Transcribe the data below exactly, but only from the line containing "Contact Us (244, 777)" through its final line, both included.
START PROVIDED DATA
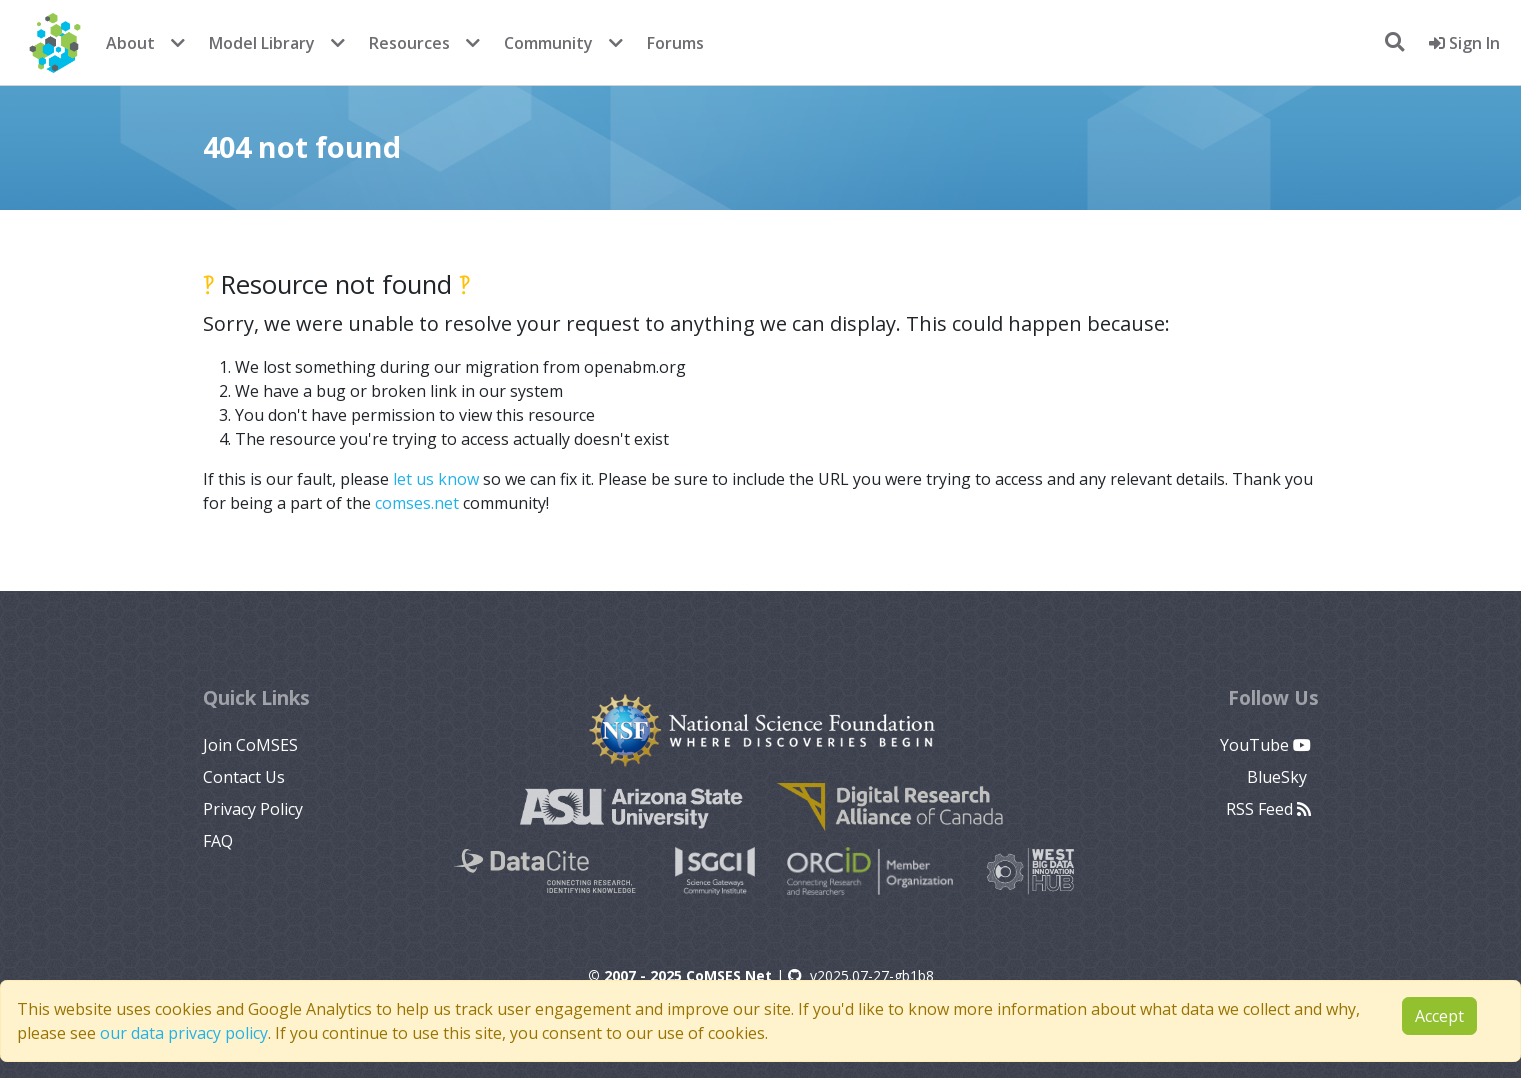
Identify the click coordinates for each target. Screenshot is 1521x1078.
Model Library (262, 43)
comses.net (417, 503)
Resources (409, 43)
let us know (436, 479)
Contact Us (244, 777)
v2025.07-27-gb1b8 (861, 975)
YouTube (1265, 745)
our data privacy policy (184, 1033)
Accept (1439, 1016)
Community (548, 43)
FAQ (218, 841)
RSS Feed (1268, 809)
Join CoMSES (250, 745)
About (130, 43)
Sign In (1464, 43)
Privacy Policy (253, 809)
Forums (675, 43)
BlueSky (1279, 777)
END PROVIDED DATA
TASK ANSWER:
Contact Us (244, 777)
v2025.07-27-gb1b8 (861, 975)
YouTube (1265, 745)
our data privacy policy (184, 1033)
Accept (1439, 1016)
Community (548, 43)
FAQ (218, 841)
RSS Feed (1268, 809)
Join CoMSES (250, 745)
About (130, 43)
Sign In (1464, 43)
Privacy Policy (253, 809)
Forums (675, 43)
BlueSky (1279, 777)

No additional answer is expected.